About this exercise:
Only one span of the material below is wanted. Output it exactly, from the line with "dell'ecomuseo delle acque" through the line with "KISBEE 50 2T RS", without any pictures.

Provided records:
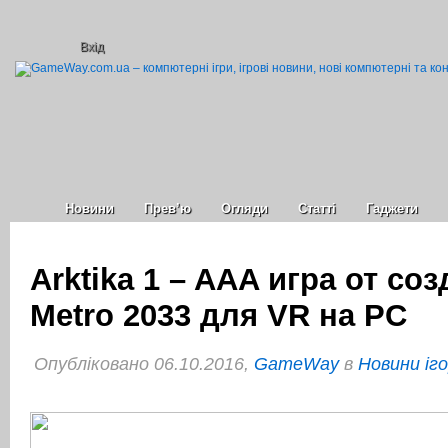
Вхід
Новини
Прев’ю
Огляди
Статті
Гаджети
Arktika 1 – AAA игра от со
Metro 2033 для VR на PC
Опубліковано 06.10.2016,
GameWay
в
Новини іг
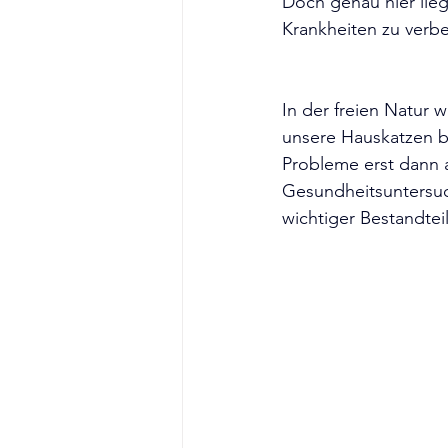
Doch genau hier lieg
Krankheiten zu verb
In der freien Natur 
unsere Hauskatzen bi
Probleme erst dann au
Gesundheitsuntersuch
wichtiger Bestandtei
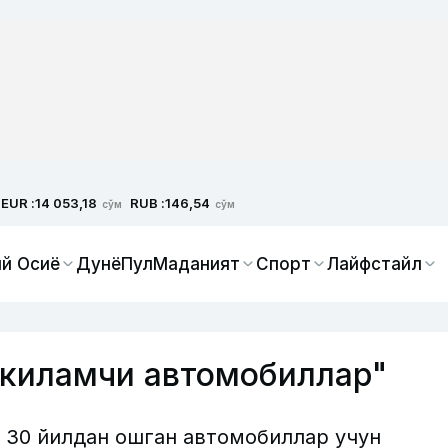
EUR :
RUB :
14 053,18
146,54
сўм
сўм
й Осиё
Дунё
Пул
Маданият
Спорт
Лайфстайл
ккиламчи автомобиллар"
 30 йилдан ошган автомобиллар учун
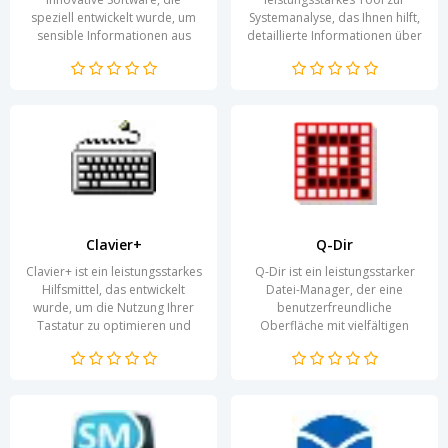
speziell entwickelt wurde, um
Systemanalyse, das Ihnen hilft,
sensible Informationen aus
detaillierte Informationen über
Dokumenten zu entfernen. In
die Hard- und Software Ihres
einer Welt, in der...
Computers zu...
Clavier+
Q-Dir
Clavier+ ist ein leistungsstarkes
Q-Dir ist ein leistungsstarker
Hilfsmittel, das entwickelt
Datei-Manager, der eine
wurde, um die Nutzung Ihrer
benutzerfreundliche
Tastatur zu optimieren und
Oberfläche mit vielfältigen
den Arbeitsfluss zu
Funktionen kombiniert. Mit
verbessern. Diese...
dieser Software wird die...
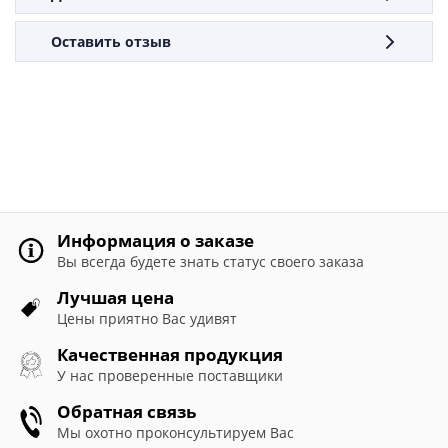
Оставить отзыв
Информация о заказе
Вы всегда будете знать статус своего заказа
Лучшая цена
Цены приятно Вас удивят
Качественная продукция
У нас проверенные поставщики
Обратная связь
Мы охотно проконсультируем Вас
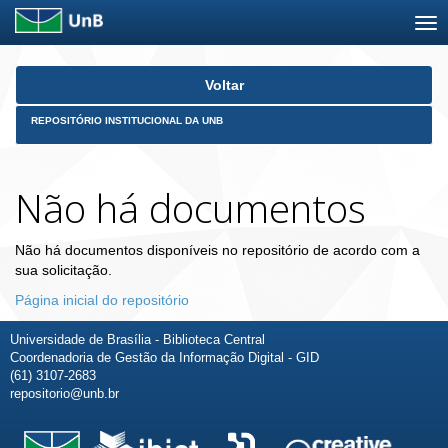
Skip
Voltar
navigation
REPOSITÓRIO INSTITUCIONAL DA UNB
Não há documentos
Não há documentos disponíveis no repositório de acordo com a
sua solicitação.
Página inicial do repositório
Universidade de Brasília - Biblioteca Central
Coordenadoria de Gestão da Informação Digital - GID
(61) 3107-2683
repositorio@unb.br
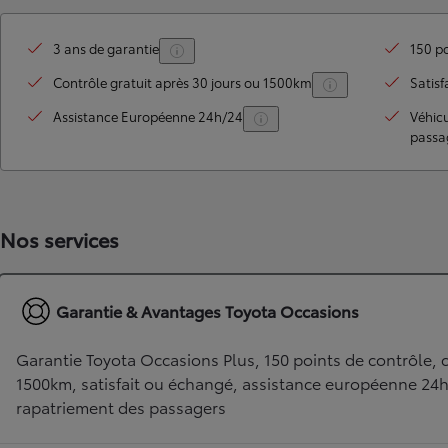
3 ans de garantie
150 po
Contrôle gratuit après 30 jours ou 1500km
Satisf
Assistance Européenne 24h/24
Véhic
passa
Nos services
TOYOTA C-HR
HYBRIDE OU HYBRIDE RECHARGEABLE
Disponible rapidement
Garantie & Avantages Toyota Occasions
Garantie Toyota Occasions Plus, 150 points de contrôle, c
1500km, satisfait ou échangé, assistance européenne 24
rapatriement des passagers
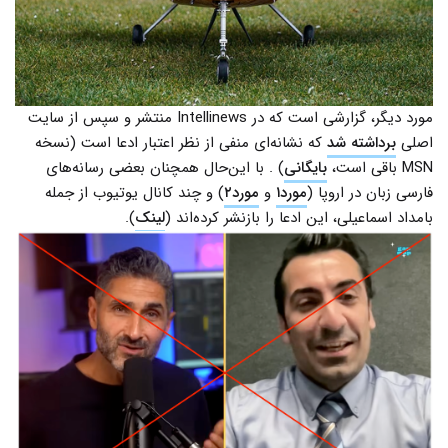
مورد دیگر، گزارشی است که در Intellinews منتشر و سپس از سایت
اصلی
برداشته شد
که نشانه‌ای منفی از نظر اعتبار ادعا است (نسخه
MSN باقی است،
بایگانی
) . با این‌حال همچنان بعضی رسانه‌های
فارسی زبان در اروپا (
مورد۱
و
مورد۲
) و چند کانال یوتیوب از جمله
بامداد اسماعیلی، این ادعا را بازنشر کرده‌اند (
لینک
).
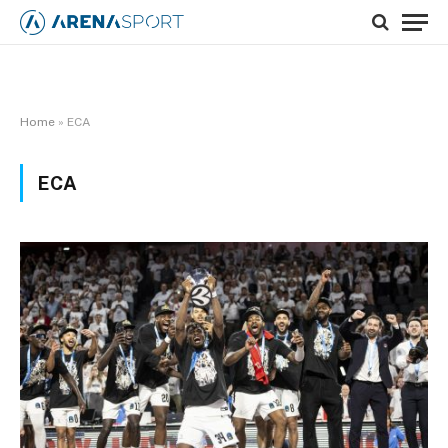
Home
»
ECA
ECA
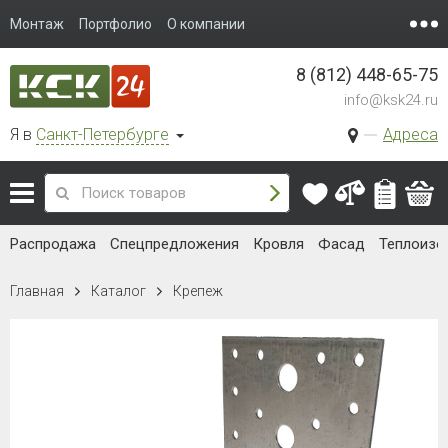
Монтаж
Портфолио
О компании
8 (812) 448-65-75
info@ksk24.ru
Я в
Санкт-Петербурге
Адреса
Распродажа
Спецпредложения
Кровля
Фасад
Теплоизо
Главная
Каталог
Крепеж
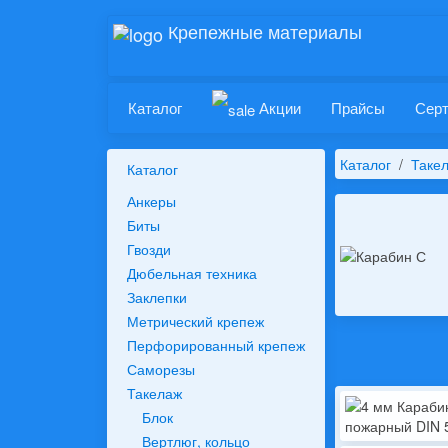
Крепежные материалы
Каталог
Акции
Прайсы
Сер
Каталог
Таке
Каталог
Анкеры
Биты
Гвозди
Дюбельная техника
Заклепки
Метрический крепеж
Перфорированный крепеж
Саморезы
Такелаж
Блок
Вертлюг, кольцо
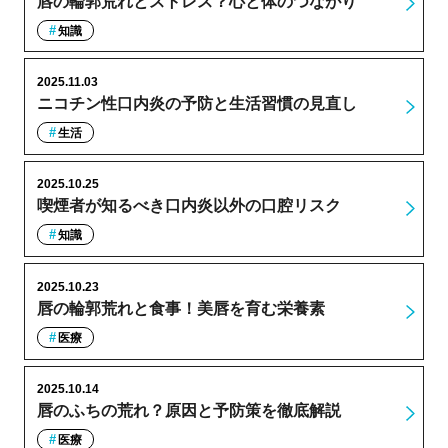
唇の輪郭荒れとストレス？心と体のつながり
知識
2025.11.03
ニコチン性口内炎の予防と生活習慣の見直し
生活
2025.10.25
喫煙者が知るべき口内炎以外の口腔リスク
知識
2025.10.23
唇の輪郭荒れと食事！美唇を育む栄養素
医療
2025.10.14
唇のふちの荒れ？原因と予防策を徹底解説
医療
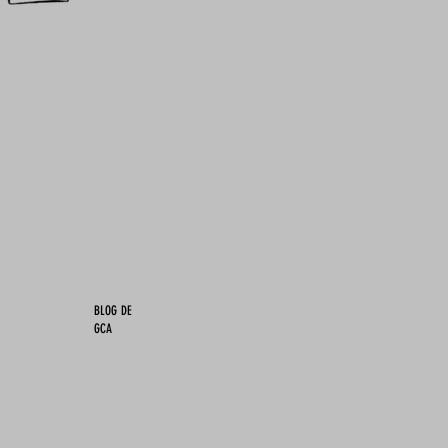
BLOG DE
GCA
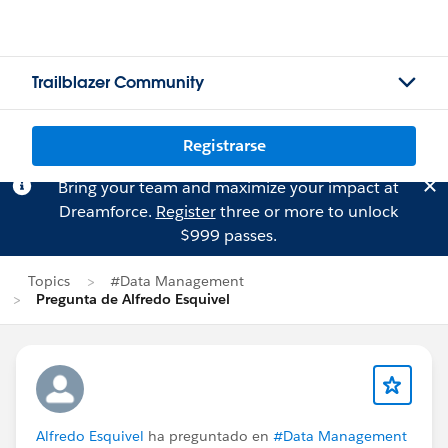
Trailblazer Community
Registrarse
Bring your team and maximize your impact at
Dreamforce.
Register
three or more to unlock
$999 passes.
Topics
#Data Management
Pregunta de Alfredo Esquivel
Alfredo Esquivel
ha preguntado en
#Data Management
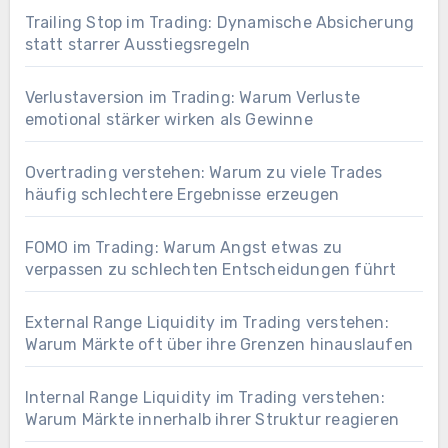
Trailing Stop im Trading: Dynamische Absicherung
statt starrer Ausstiegsregeln
Verlustaversion im Trading: Warum Verluste
emotional stärker wirken als Gewinne
Overtrading verstehen: Warum zu viele Trades
häufig schlechtere Ergebnisse erzeugen
FOMO im Trading: Warum Angst etwas zu
verpassen zu schlechten Entscheidungen führt
External Range Liquidity im Trading verstehen:
Warum Märkte oft über ihre Grenzen hinauslaufen
Internal Range Liquidity im Trading verstehen:
Warum Märkte innerhalb ihrer Struktur reagieren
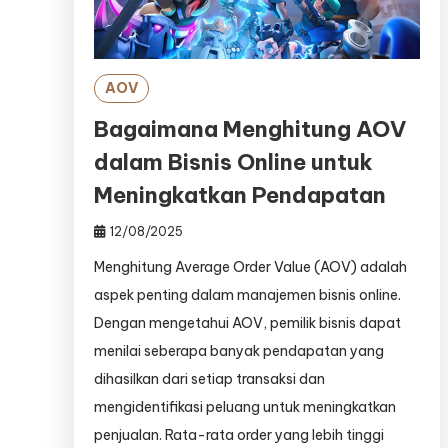
AOV
Bagaimana Menghitung AOV
dalam Bisnis Online untuk
Meningkatkan Pendapatan
12/08/2025
Menghitung Average Order Value (AOV) adalah
aspek penting dalam manajemen bisnis online.
Dengan mengetahui AOV, pemilik bisnis dapat
menilai seberapa banyak pendapatan yang
dihasilkan dari setiap transaksi dan
mengidentifikasi peluang untuk meningkatkan
penjualan. Rata-rata order yang lebih tinggi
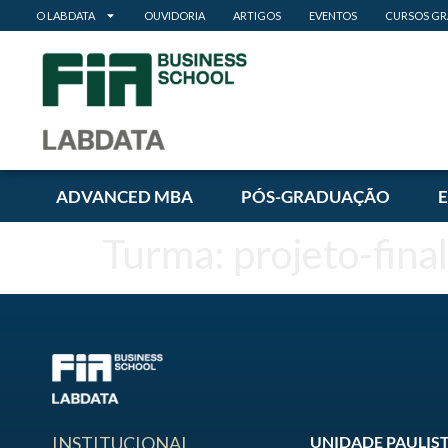
O LABDATA
OUVIDORIA
ARTIGOS
EVENTOS
CURSOS GR
ADVANCED MBA
PÓS-GRADUAÇÃO
Turma:
projeto-final
UNIDADE PAULIS
INSTITUCIONAL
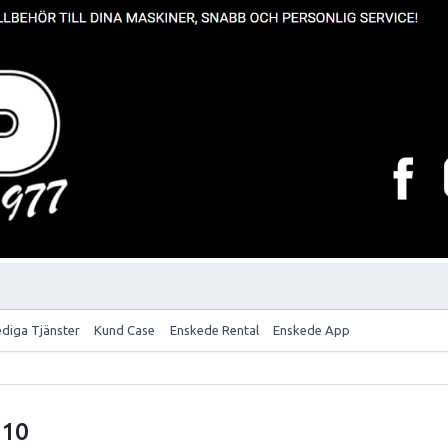
ediga Tjänster
Kund Case
Enskede Rental
Enskede App
-10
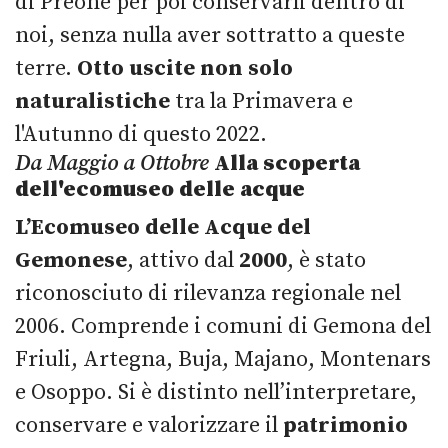
di Preone per poi conservarli dentro di
noi, senza nulla aver sottratto a queste
terre.
Otto uscite non solo
naturalistiche
tra la Primavera e
l'Autunno di questo 2022.
Da Maggio a Ottobre
Alla scoperta
dell'ecomuseo delle acque
L’Ecomuseo delle Acque del
Gemonese
, attivo dal
2000
, è stato
riconosciuto di rilevanza regionale nel
2006. Comprende i comuni di Gemona del
Friuli, Artegna, Buja, Majano, Montenars
e Osoppo. Si è distinto nell’interpretare,
conservare e valorizzare il
patrimonio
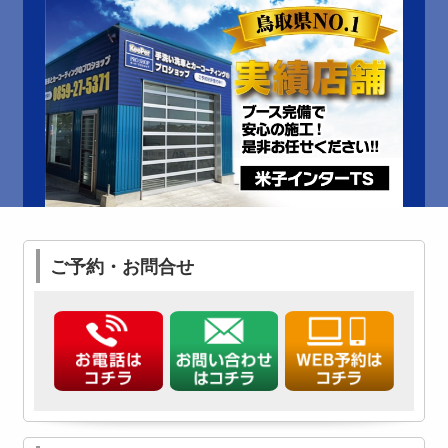
ご予約・お問合せ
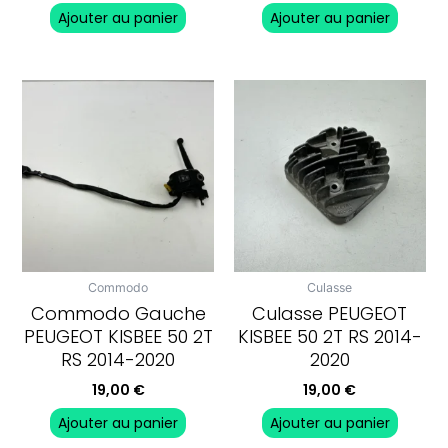
Ajouter au panier
Ajouter au panier
Commodo
Culasse
Commodo Gauche
Culasse PEUGEOT
PEUGEOT KISBEE 50 2T
KISBEE 50 2T RS 2014-
RS 2014-2020
2020
19,00
€
19,00
€
Ajouter au panier
Ajouter au panier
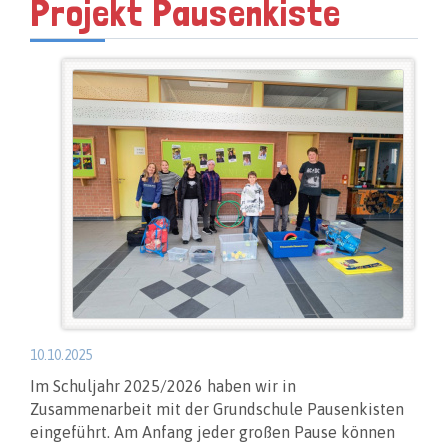
Projekt Pausenkiste
10.10.2025
Im Schuljahr 2025/2026 haben wir in
Zusammenarbeit mit der Grundschule Pausenkisten
eingeführt. Am Anfang jeder großen Pause können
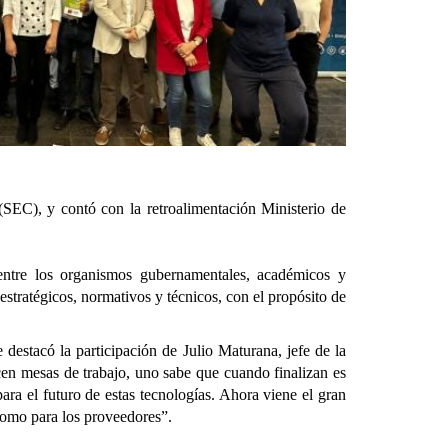
(SEC), y contó con la retroalimentación Ministerio de
 entre los organismos gubernamentales, académicos y
 estratégicos, normativos y técnicos, con el propósito de
 destacó la participación de Julio Maturana, jefe de la
cen mesas de trabajo, uno sabe que cuando finalizan es
ara el futuro de estas tecnologías. Ahora viene el gran
s como para los proveedores”.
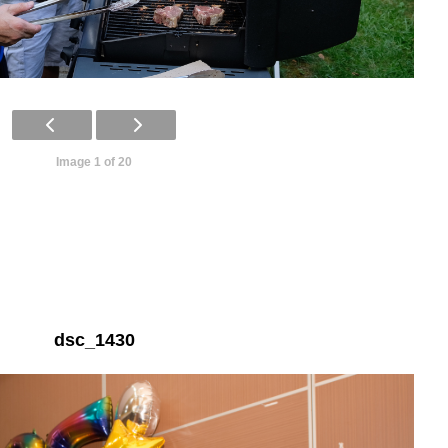
Image 1 of 20
dsc_1430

Answer below:
dell'ecomuseo delle acque
L’Ecomuseo delle Acque del
Gemonese
, attivo dal
2000
, è stato
riconosciuto di rilevanza regionale nel
2006. Comprende i comuni di Gemona del
Friuli, Artegna, Buja, Majano, Montenars
e Osoppo. Si è distinto nell’interpretare,
conservare e valorizzare il
patrimonio
ご予約・お問合せ
Ajouter au panier
Ajouter au panier
Commodo
Culasse
Commodo Gauche
Culasse PEUGEOT
PEUGEOT KISBEE 50 2T
KISBEE 50 2T RS 2014-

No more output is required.